Think of your fear like this busy street. There’s something beautiful waiting for you on the other side (freedom from fear), but you have to trust God to ride with you and get you across.
God is with you always. He will light your way. He is bigger than your fear. Rest in him.
*Name changed to protect privacy.
Tips from a weary mama:
Please get a good night’s sleep. If you are sick, you need it. If you are caring for the sick, you still need it. It’s hard to sleep when you’re consumed with fear or any other emotion. You need your rest. Give yourself that gift.
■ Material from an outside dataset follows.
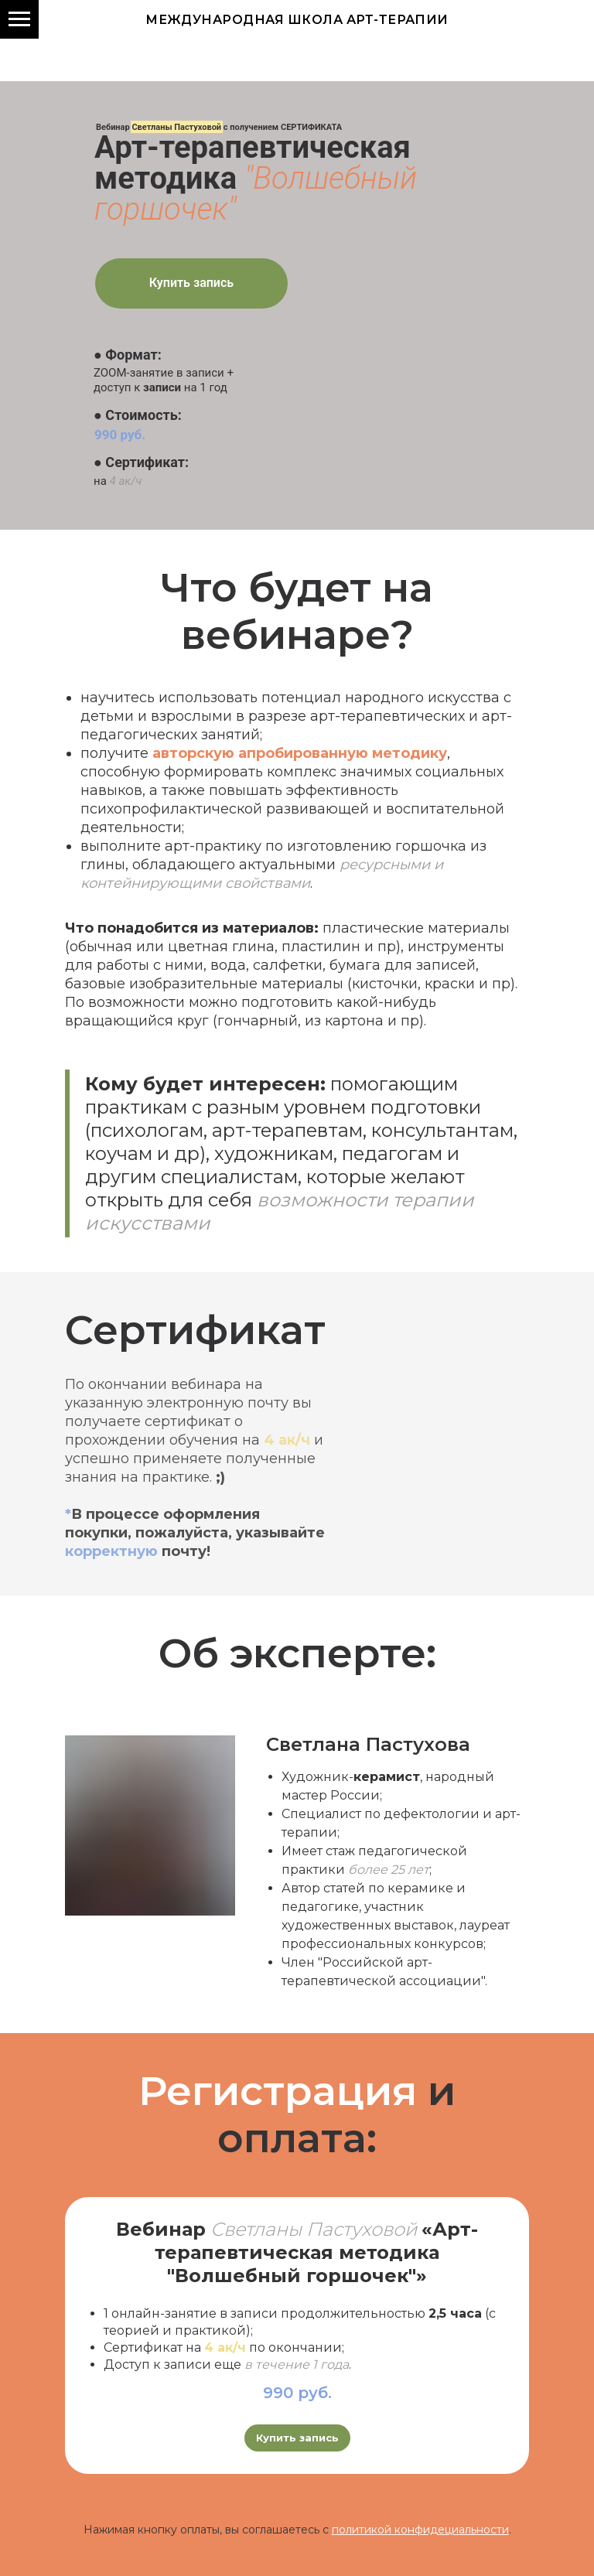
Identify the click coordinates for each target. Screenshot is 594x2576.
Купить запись (191, 282)
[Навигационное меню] (19, 19)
People always ask me, who can I be around? My answer is always this: Who you decide to be around and how many people you decide to be around is a personal choice and it looks different for everyone. However, only surround yourself with those people that you know, that you trust will make that difficult phone call to tell you that they are positive and you’ve been exposed, or that they’ve been exposed and now you’ve potentially been exposed. If you can’t trust everyone you choose to be around to make that difficult phone call, then you should look more closely at your decision about who you choose to be around. It’s exactly that simple. We were lucky that our “social distancing circle of trust” was small. We were even luckier that all our contact traces tested negative. Praise God for those blessings.
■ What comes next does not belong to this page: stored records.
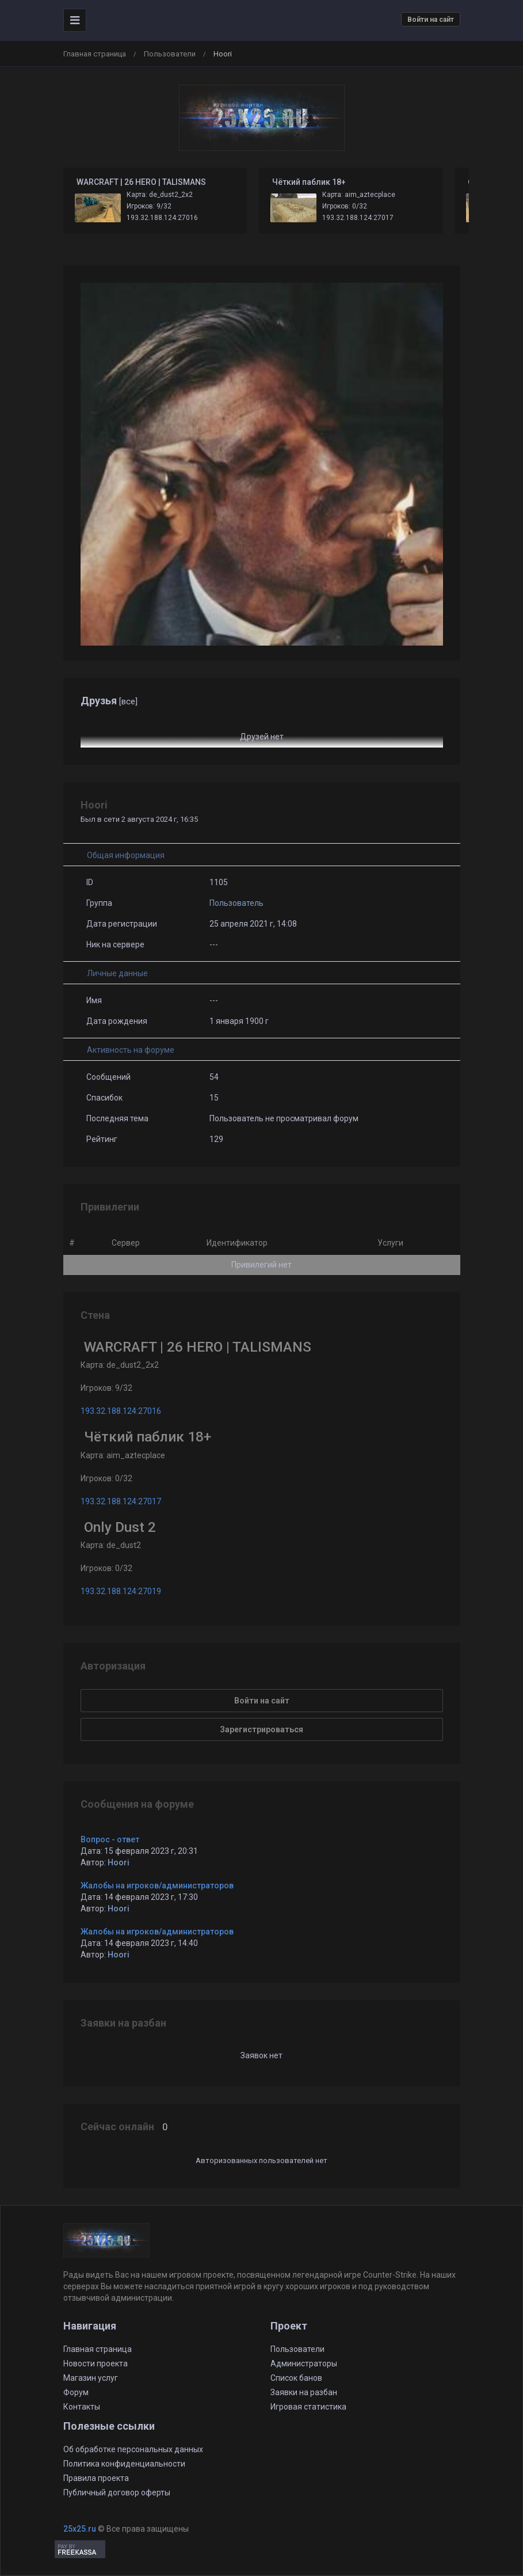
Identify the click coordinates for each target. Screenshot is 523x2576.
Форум (76, 2392)
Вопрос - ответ (110, 1839)
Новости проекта (95, 2363)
List your fears. Now list what you can control about those fears and what you can’t control. List any actions you can take to help control those fears and take action to do those things. For anything you can’t control, ask God to help you through those fears. Ask him to ride with you until you cross the street (and beyond).
Lord, we thank you for the gifts we have been given through the technology to stay connected in this time of disconnection. We now lift up to you those who are on our hearts, our friends and families, those who are sick, those who lead us, and those we are afraid may become sick. We pray for all those who are working to resolve this crisis, healthcare workers, sanitizers, grocery workers, and many more. We thank you for the work you are helping them do. Lord, we now pray for we who worry. We pray for peace that we may continue to do your will in our lives, Lord. We ask all things in your Son, our Savior, Jesus Christ’s most holy and blessed name. Amen. (Zach Redfield, Director of Youth Ministries, St. John’s Episcopal Church, Decatur, Alabama)
This is the very first devotional I have ever written. I’m growing from this journey too. Thank you for allowing me to grow as you read. I hope and pray you find comfort.
Also my editor (#NinjaBlake) has requested that I retract the statement that I saw fear in his eyes and he has accused me of spreading “fake news.” If you know him, go ahead and laugh at that.